Developmentally regulated alternative splicing is perturbed in type 1 diabetic skeletal muscle

Abstract

Introduction: Type 1 diabetic patients can develop skeletal muscle weakness and atrophy by molecular mechanisms that are not well understood. Alternative splicing (AS) is critical for gene expression in the skeletal muscle, and its dysregulation is implicated in muscle weakness and atrophy. Therefore, we investigated whether AS patterns are affected in type 1 diabetic skeletal muscle contributing to skeletal muscle defects.

Methods: AS patterns were determined by reverse transcription-polymerase chain reaction and levels of RNA binding proteins were assessed by Western blot in type 1 diabetic mouse skeletal muscle and during normal mouse skeletal muscle development.

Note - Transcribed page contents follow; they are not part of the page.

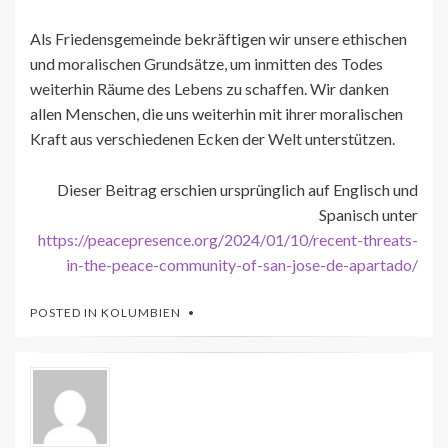
Als Friedensgemeinde bekräftigen wir unsere ethischen
und moralischen Grundsätze, um inmitten des Todes
weiterhin Räume des Lebens zu schaffen. Wir danken
allen Menschen, die uns weiterhin mit ihrer moralischen
Kraft aus verschiedenen Ecken der Welt unterstützen.
Dieser Beitrag erschien ursprünglich auf Englisch und
Spanisch unter
https://peacepresence.org/2024/01/10/recent-threats-
in-the-peace-community-of-san-jose-de-apartado/
POSTED IN
KOLUMBIEN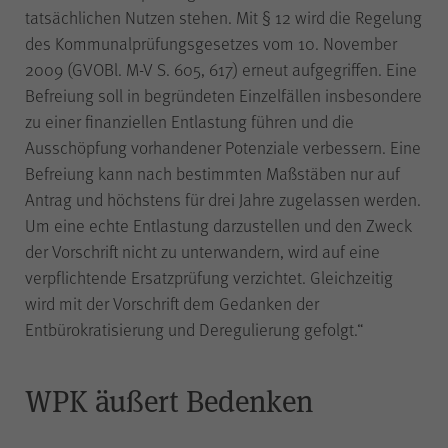
tatsächlichen Nutzen stehen. Mit § 12 wird die Regelung
des Kommunalprüfungsgesetzes vom 10. November
Name
piwik_ignore
2009 (GVOBl. M-V S. 605, 617) erneut aufgegriffen. Eine
Befreiung soll in begründeten Einzelfällen insbesondere
Anbieter
Matomo
zu einer finanziellen Entlastung führen und die
Ausschöpfung vorhandener Potenziale verbessern. Eine
Befreiung kann nach bestimmten Maßstäben nur auf
Laufzeit
2 Jahre
Antrag und höchstens für drei Jahre zugelassen werden.
Um eine echte Entlastung darzustellen und den Zweck
Falls Sie auf der Seite
der Vorschrift nicht zu unterwandern, wird auf eine
„Datenschutz“ unter „Matomo
verpflichtende Ersatzprüfung verzichtet. Gleichzeitig
(Besuchsstatistiken)“ der
wird mit der Vorschrift dem Gedanken der
anonymisierten Datenerhebung
ohne Cookies widersprechen,
Entbürokratisierung und Deregulierung gefolgt.“
muss dieser Cookie gesetzt
werden, um Sie als
WPK äußert Bedenken
wiederkehrenden Besucher
erkennen zu können, damit der
Zweck
Widerspruch nicht bei jedem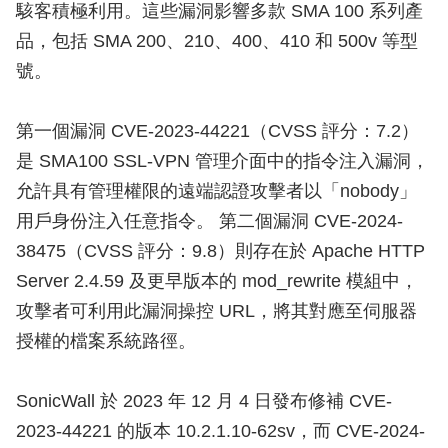
駭客積極利用。這些漏洞影響多款 SMA 100 系列產
品，包括 SMA 200、210、400、410 和 500v 等型
號。
第一個漏洞 CVE-2023-44221（CVSS 評分：7.2）
是 SMA100 SSL-VPN 管理介面中的指令注入漏洞，
允許具有管理權限的遠端認證攻擊者以「nobody」
用戶身份注入任意指令。 第二個漏洞 CVE-2024-
38475（CVSS 評分：9.8）則存在於 Apache HTTP
Server 2.4.59 及更早版本的 mod_rewrite 模組中，
攻擊者可利用此漏洞操控 URL，將其對應至伺服器
授權的檔案系統路徑。
SonicWall 於 2023 年 12 月 4 日發布修補 CVE-
2023-44221 的版本 10.2.1.10-62sv，而 CVE-2024-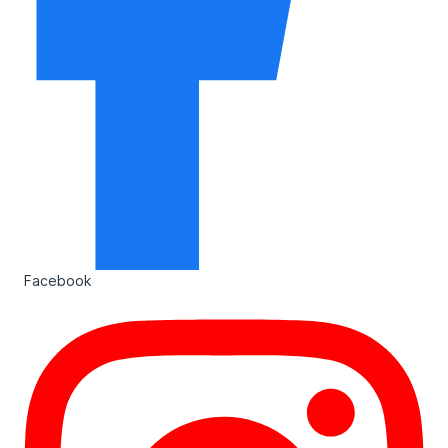
Facebook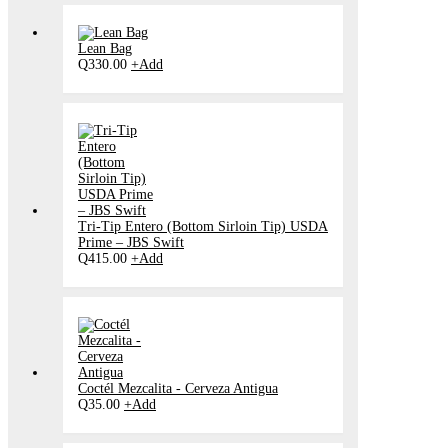
Lean Bag
Q
330.00
+
Add
Tri‑Tip Entero (Bottom Sirloin Tip) USDA
Prime – JBS Swift
Q
415.00
+
Add
Coctél Mezcalita - Cerveza Antigua
Q
35.00
+
Add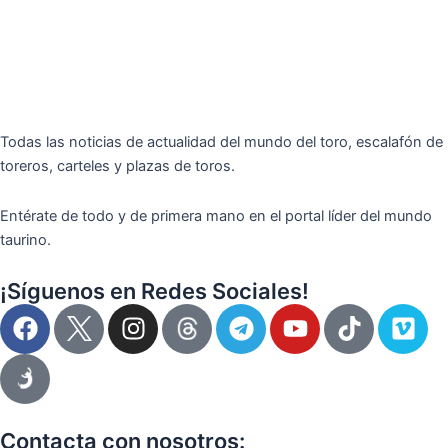
Todas las noticias de actualidad del mundo del toro, escalafón de
toreros, carteles y plazas de toros.
Entérate de todo y de primera mano en el portal líder del mundo
taurino.
¡Síguenos en Redes Sociales!
F
I
T
Y
T
V
a
n
e
o
i
i
c
s
l
u
k
m
e
t
e
t
t
e
b
a
g
u
o
o
o
g
r
b
k
Contacta con nosotros: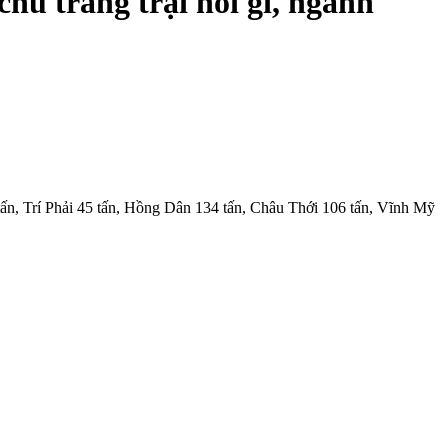
hủ trang trại nói gì, ngành
ấn, Trí Phải 45 tấn, Hồng Dân 134 tấn, Châu Thới 106 tấn, Vĩnh Mỹ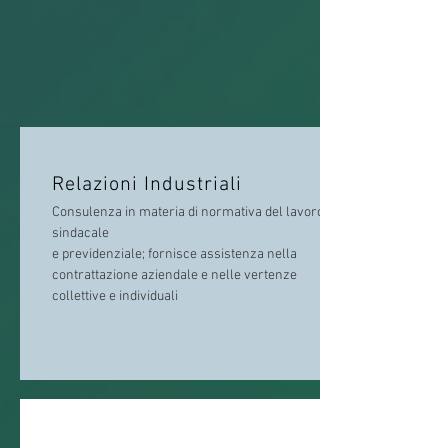
Relazioni Industriali
Consulenza in materia di normativa del lavoro,
sindacale
e previdenziale; fornisce assistenza nella
contrattazione aziendale e nelle vertenze
collettive e individuali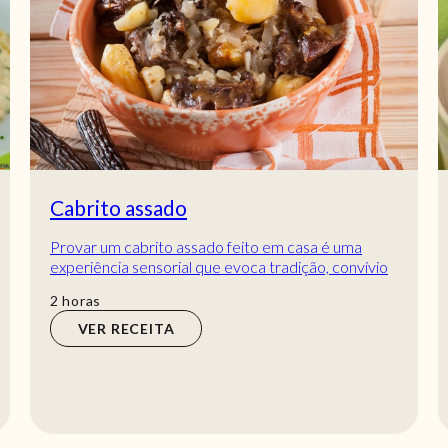
Bolinhos de arroz com presunto
Receita de Bolinhos de arroz com presunto.
Descubra como cozinhar a receita de Bolinhos de
arroz com presunto de maneira prática e deliciosa...
hora
1
hora
VER RECEITA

Results: Five genes with critical functions in the skeletal muscle are misspliced in type 1 diabetic skeletal muscle, resembling their AS patterns at embryonic stages. AS of these genes undergoes dramatic transitions during skeletal muscle development, correlating with changes in specific RNA binding proteins.

Conclusion: Embryonic spliced variants are inappropriately expressed in type 1 diabetic skeletal muscle. Muscle Nerve 56: 744-749, 2017.

Keywords: RNA binding proteins; alternative splicing; muscle development; skeletal muscle; type 1 diabetes.

FIGURE 1

Alternative splicing is dysregulated in skeletal muscle of non-obese diabetic mice. Alternative splicing analysis of (A) and (B), Ppp3ca exon 13, (C) Atp2b1 exon 21, (D) Fxr1 exon 15 + 16, (E) Mtmr3 exon 16, and (F) Gpx8 exon 2 in ICR/HaJ (control) (white bars) or type 1 non-obese diabetic (T1D:NOD) (black bars) mouse gastrocnemius muscle, as determined by qRT-PCR (n ≥ 4; *P < 0.05, **P < 0.01, ***P < 0.005).

FIGURE 2

Alternative splicing events affected in type 1 diabetic skeletal muscle undergo changes during mouse skeletal muscle development. Representative gel images of (A) Ppp3ca and (B) Atp2b1 AS in normal FVB mouse skeletal muscle during development. Quantification of alternative exon inclusions of (A) Ppp3ca, (B) Atp2b1, (C) Fxr1, (D) Mtmr3, and (E) Gpx8 in embryonic day 18 (E18) limb, newborn limb, and adult mouse quadriceps (n = 3; *P < 0.05, **P < 0.01, ***P < 0.005).

FIGURE 3

Expression of splicing regulators is dynamically controlled during skeletal muscle development. Western blot (WB) analysis of CELF1, RBFOX1, MBNL1, and Histone H3 in wild-type E18 embryonic mouse limb, newborn mouse limb, and adult mouse quadriceps. Ponceau S staining and Histone H3 WB were used to monitor protein loading.

FIGURE 4

Protein levels of splicing regulators are modulated in non-obese diabetic skeletal muscle. Western blot analysis of (A) RBFOX1 and MBNL1 in ICR (control) or non-obese diabetic (T1D:NOD) gastrocnemius muscle of mice. (B) CELF1, MYOD1, and MYF5 in control (n = 3) and NOD (n = 7) mice gastrocnemius muscle. Ponceau S staining was used to monitor protein loading. Fold-change in each protein in NOD mice skeletal muscle was quantified after normalizing to the loading control and compared with control ICR mice (*P < 0.05, **P < 0.01, ***P < 0.005, NS = not significant). Fold changes in protein levels were as follows: RBFOX1 protein 2.65 ± 0.15 (P < 0.01); MBNL1 protein 1.1 ± 0.1 (not significant); CELF1 protein 2.78 ± 0.36 (P < 0.05); MYOD1 protein −2.17 ± 0.06 (P < 0.005); and MYF5 protein −1.79 ± 0.09 (P < 0.05).